INA S. 301 – "Residence" vs. "Physical Presence" and transmission of US citizenship abroad

The post raises two questions:

  1. Is a child born abroad to U.S. citizen parent(s) automatically a U.S. citizen? What are the conditions required to transmit U.S. citizenship? Who bears the burden of proving that those conditions have been met?
  2. Assuming that the child either acquires or is eligible for U.S. citizenship, should the parent register the birth at a U.S. Consulate or embassy?


The first question – is the child automatically a  U.S. citizen at birth?


 
The United States can certainly specify conditions under which it will grant U.S. citizenship to someone born outside the United States. The question is whether the United States can impose U.S. citizenship on someone born outside the United States.
The rules for acquisition of U.S. citizenship at birth are found in S. 301 of the Immigration and Nationality Act and include:

  1. Those born in the United States automatically acquire U.S. citizenship; and
  2. Those born outside the United States to U.S. citizen parent(s) may acquire U.S. citizenship if certain external facts (think “citizenship” and U.S. “residence” of the parents) can be proven.
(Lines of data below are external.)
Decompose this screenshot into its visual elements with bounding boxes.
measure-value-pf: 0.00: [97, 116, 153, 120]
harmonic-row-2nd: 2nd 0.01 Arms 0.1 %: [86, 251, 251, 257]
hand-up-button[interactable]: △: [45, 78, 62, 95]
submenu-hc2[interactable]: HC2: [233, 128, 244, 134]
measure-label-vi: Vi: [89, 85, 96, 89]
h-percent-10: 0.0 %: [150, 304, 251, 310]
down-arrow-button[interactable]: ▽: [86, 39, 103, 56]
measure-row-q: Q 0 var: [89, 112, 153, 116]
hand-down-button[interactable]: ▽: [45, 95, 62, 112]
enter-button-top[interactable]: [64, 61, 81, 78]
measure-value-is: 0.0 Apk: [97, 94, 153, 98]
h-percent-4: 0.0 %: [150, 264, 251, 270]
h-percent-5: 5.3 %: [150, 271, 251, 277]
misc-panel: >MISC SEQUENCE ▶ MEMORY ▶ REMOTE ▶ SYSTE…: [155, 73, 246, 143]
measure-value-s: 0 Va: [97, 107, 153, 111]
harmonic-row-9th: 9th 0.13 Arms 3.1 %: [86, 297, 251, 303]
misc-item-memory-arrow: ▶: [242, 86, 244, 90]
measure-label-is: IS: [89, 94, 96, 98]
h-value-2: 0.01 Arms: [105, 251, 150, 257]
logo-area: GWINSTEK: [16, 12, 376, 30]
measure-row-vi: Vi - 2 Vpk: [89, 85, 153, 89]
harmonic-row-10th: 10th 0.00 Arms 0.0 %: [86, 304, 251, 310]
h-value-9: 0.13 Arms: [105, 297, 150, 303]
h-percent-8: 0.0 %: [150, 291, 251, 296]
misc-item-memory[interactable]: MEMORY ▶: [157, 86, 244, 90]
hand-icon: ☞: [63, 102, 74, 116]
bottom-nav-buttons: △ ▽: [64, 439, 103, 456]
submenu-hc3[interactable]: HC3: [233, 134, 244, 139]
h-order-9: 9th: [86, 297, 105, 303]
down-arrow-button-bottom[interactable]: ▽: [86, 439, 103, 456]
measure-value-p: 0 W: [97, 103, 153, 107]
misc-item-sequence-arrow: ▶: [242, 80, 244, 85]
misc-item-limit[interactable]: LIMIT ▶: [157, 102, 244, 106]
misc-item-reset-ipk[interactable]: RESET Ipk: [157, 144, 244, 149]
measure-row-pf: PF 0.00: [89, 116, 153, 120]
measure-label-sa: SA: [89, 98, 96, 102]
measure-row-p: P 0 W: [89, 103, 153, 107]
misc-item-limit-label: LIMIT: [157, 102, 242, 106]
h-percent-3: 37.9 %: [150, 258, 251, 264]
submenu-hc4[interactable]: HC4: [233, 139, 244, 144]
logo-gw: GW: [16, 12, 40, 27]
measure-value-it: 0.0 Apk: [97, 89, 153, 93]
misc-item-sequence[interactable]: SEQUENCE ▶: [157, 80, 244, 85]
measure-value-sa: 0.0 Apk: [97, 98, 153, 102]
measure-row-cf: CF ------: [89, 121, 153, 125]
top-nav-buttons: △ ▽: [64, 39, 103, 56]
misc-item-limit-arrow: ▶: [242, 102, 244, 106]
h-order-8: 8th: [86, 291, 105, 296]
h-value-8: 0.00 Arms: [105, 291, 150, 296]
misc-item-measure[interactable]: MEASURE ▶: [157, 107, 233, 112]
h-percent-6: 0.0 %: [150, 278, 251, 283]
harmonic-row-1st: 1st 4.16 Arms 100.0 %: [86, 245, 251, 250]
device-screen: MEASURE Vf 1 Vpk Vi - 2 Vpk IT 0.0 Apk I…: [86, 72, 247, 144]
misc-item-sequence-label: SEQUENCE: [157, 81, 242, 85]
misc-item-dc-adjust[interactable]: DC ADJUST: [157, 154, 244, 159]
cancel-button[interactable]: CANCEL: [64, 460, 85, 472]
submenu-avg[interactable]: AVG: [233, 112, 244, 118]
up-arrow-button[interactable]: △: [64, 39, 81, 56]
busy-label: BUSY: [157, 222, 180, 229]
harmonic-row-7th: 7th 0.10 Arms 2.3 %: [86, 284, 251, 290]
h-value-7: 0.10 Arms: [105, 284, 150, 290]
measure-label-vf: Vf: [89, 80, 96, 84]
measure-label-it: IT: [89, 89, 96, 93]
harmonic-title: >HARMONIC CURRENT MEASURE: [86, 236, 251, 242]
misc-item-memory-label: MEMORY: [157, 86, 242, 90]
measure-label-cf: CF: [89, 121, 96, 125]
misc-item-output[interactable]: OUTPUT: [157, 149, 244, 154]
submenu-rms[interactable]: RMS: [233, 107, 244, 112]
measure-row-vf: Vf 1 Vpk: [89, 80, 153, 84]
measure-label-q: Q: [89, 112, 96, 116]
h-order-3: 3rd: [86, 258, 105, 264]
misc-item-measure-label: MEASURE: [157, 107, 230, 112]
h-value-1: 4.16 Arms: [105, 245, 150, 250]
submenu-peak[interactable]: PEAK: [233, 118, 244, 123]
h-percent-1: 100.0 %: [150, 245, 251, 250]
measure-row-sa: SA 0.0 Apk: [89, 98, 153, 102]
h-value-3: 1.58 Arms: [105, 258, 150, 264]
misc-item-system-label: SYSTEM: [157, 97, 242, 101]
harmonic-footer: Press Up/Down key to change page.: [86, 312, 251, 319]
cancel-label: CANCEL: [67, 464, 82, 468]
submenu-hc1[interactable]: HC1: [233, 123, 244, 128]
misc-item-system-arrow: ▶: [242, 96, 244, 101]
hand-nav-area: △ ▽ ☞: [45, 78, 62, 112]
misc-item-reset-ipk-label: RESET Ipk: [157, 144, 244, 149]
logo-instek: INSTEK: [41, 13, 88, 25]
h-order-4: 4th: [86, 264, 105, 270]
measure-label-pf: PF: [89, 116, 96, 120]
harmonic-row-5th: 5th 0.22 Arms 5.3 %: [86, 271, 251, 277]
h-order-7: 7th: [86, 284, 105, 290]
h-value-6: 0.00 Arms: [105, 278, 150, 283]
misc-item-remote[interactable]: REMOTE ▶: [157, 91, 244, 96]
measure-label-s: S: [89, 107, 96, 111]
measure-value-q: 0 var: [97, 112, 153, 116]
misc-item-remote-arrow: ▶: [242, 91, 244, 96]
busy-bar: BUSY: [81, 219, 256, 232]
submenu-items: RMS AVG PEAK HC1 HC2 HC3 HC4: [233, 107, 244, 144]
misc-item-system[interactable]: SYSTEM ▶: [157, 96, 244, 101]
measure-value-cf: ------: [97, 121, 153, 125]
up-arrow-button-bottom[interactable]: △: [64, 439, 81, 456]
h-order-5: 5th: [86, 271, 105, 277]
The following decision of the State Department describes the difference between “residence” and “physical presence”. The context of the decision adds weight (I think) to the argument that those born abroad to U.S. parents do NOT automatically acquire U.S. citizenship.
You can read the decision by clicking on the following pdf.
2-9-12 DOS Revocation of Certificate of Birth Abroad
The second question – should the child be registered?


The above tweet references a comment I made to a Wall Street Journal article (“When American Expats Don’t Want Their Kids To Have U.S. Citizenship”) on this question.

6:07 pm February 18, 2015
John Richardson wrote:
One of the above comments includes the following suggestion:
““I want my children to have access to both cultures and choose the one that suits them. That possibility outweighs the negatives of double taxation. They can always choose to give up their U.S. passport if they want.”
With respect this (IMHO) is very very bad advice.
Assuming it is true that a child born abroad to U.S. citizen parent(s) either IS or IS ENTITLED to U.S. citizenship, the child can either register or apply for that U.S. citizenship later. This should be the choice of the child and NOT the choice of the parent. By registering the child as a U.S. citizen the parent is sentencing the child to what is
widely understood to be the “prison of citizenship-based taxation” for life. Other U.S. laws (for example FATCA) restrict the business opportunities of U.S. citizens abroad.
Once registered as a U.S. citizen the child can (at the present time) relinquish U.S. citizenship. But, that will often result in very high cost. Many people are NOT aware that the U.S imposes an “Exit Tax” on certain U.S. citizens who relinquish their citizenship. In addition, there are the tax compliance fees. And get this, the U.S. actually
charges people $2350 for the privilege of NOT being an American. There is no country in the world that treats its citizens abroad so badly.
There are few countries in history that have imposed the kind of “Exit Taxes” the U.S. government is imposing.
The better policy is to NOT register the child as a U.S. citizen. The child can always make the choice to be a U.S. citizen once the child weighs the obligations/disadvantages of U.S. citizenship against the opportunities/advantages of U.S. citizenship.
Here is an interesting anecdote:
Mumbai immigration lawyer Poorvi Chothani’s client, a high net worth businessman, is being sued by his son because the father had got US citizenship by birth for him. (You can find the story through google.)
There are good reasons why the numbers of people relinquishing U.S. citizenship are increasing at an alarming rate!